Select all lines holding the word "Samsung" from the entries that follow.

== RECORDS SUPPLIED ==

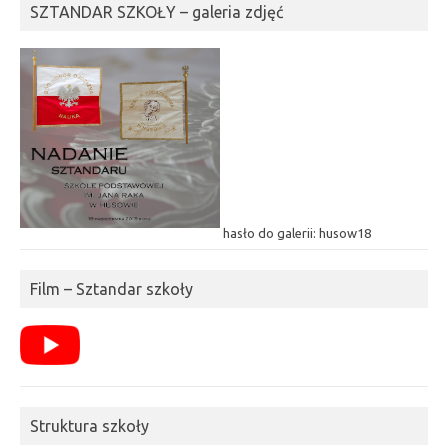
SZTANDAR SZKOŁY – galeria zdjęć
hasło do galerii: husow18
Film – Sztandar szkoły
Struktura szkoły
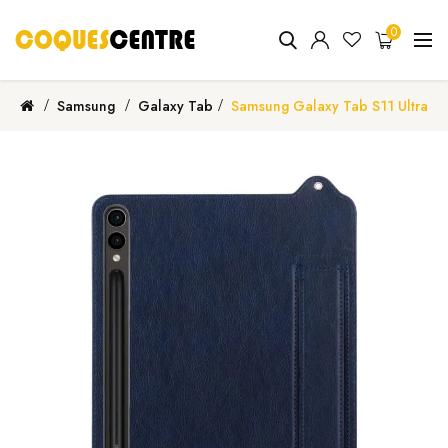
0
Samsung
Galaxy Tab
Samsung Galaxy Tab S11 Ultra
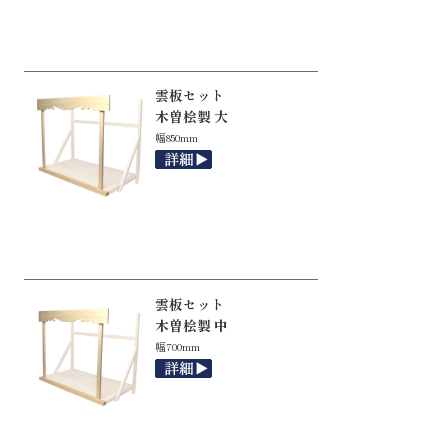
雲板セット
木曽桧製 大
幅850mm
雲板セット
木曽桧製 中
幅700mm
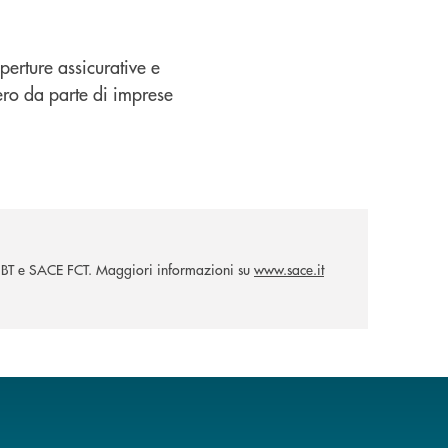
perture assicurative e
tero da parte di imprese
E BT e SACE FCT. Maggiori informazioni su
www.sace.it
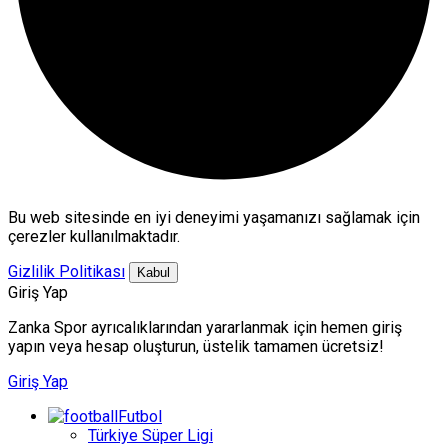
Bu web sitesinde en iyi deneyimi yaşamanızı sağlamak için
çerezler kullanılmaktadır.
Gizlilik Politikası
Kabul
Giriş Yap
Zanka Spor ayrıcalıklarından yararlanmak için hemen giriş
yapın veya hesap oluşturun, üstelik tamamen ücretsiz!
Giriş Yap
Futbol
Türkiye Süper Ligi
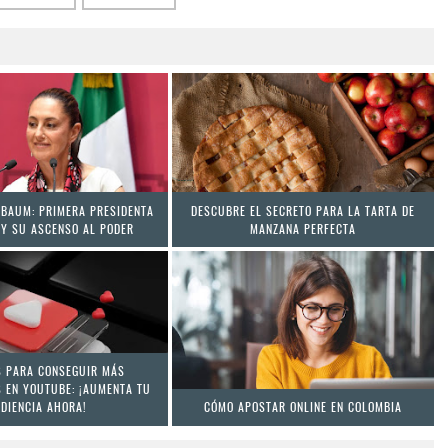
NBAUM: PRIMERA PRESIDENTA
DESCUBRE EL SECRETO PARA LA TARTA DE
 Y SU ASCENSO AL PODER
MANZANA PERFECTA
S PARA CONSEGUIR MÁS
 EN YOUTUBE: ¡AUMENTA TU
DIENCIA AHORA!
CÓMO APOSTAR ONLINE EN COLOMBIA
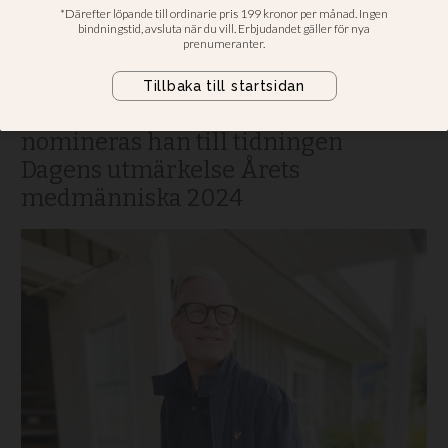
det blev väldigt starkt”
Kristna sångaren Clas Vårdstedts
snabba ingripande räddade den 13-
åriga flickans liv – därför
nomineras han till tidningen
Dagens utmärkelse Årets
medmänniska 2024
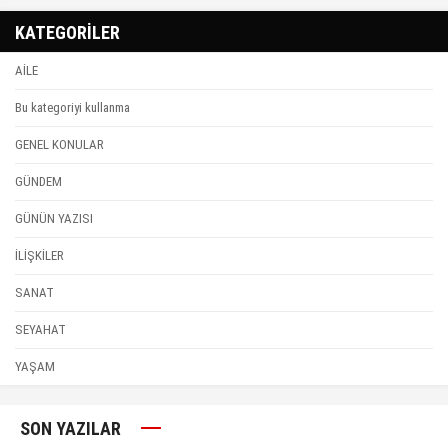
KATEGORİLER
AİLE
Bu kategoriyi kullanma
GENEL KONULAR
GÜNDEM
GÜNÜN YAZISI
İLİŞKİLER
SANAT
SEYAHAT
YAŞAM
SON YAZILAR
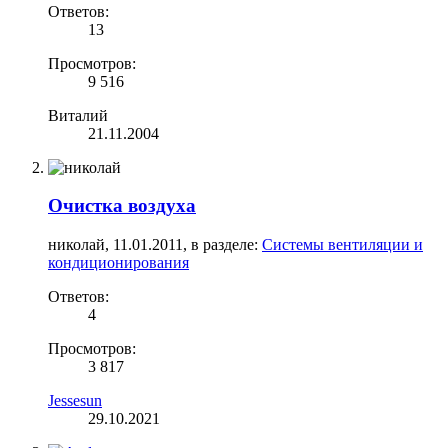
Ответов:
13
Просмотров:
9 516
Виталий
21.11.2004
Очистка воздуха
николай
,
11.01.2011
, в разделе:
Системы вентиляции и
кондиционирования
Ответов:
4
Просмотров:
3 817
Jessesun
29.10.2021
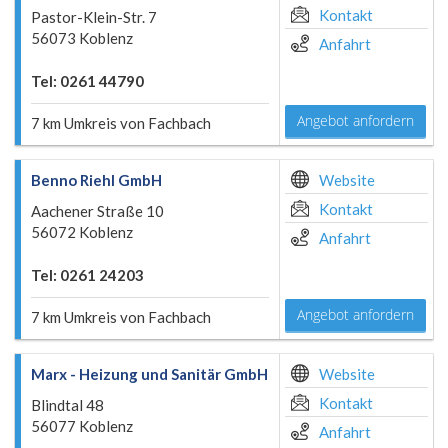
Kontakt
Pastor-Klein-Str. 7
56073 Koblenz
Anfahrt
Tel: 0261 44790
Angebot anfordern
7 km Umkreis von Fachbach
Benno Riehl GmbH
Website
Kontakt
Aachener Straße 10
56072 Koblenz
Anfahrt
Tel: 0261 24203
Angebot anfordern
7 km Umkreis von Fachbach
Marx - Heizung und Sanitär GmbH
Website
Kontakt
Blindtal 48
56077 Koblenz
Anfahrt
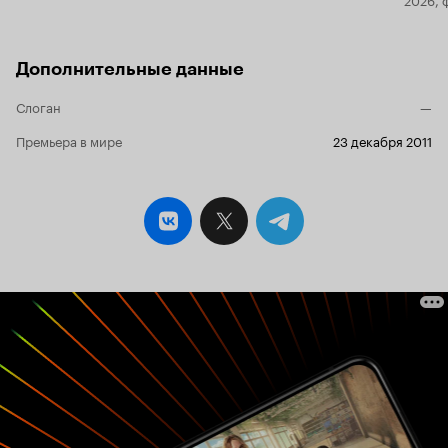
Дополнительные данные
Слоган
—
Премьера в мире
23 декабря 2011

===

- [EXERCISE SOLUTION]:
Samsung
Samsung Galaxy Tab S11 Ultra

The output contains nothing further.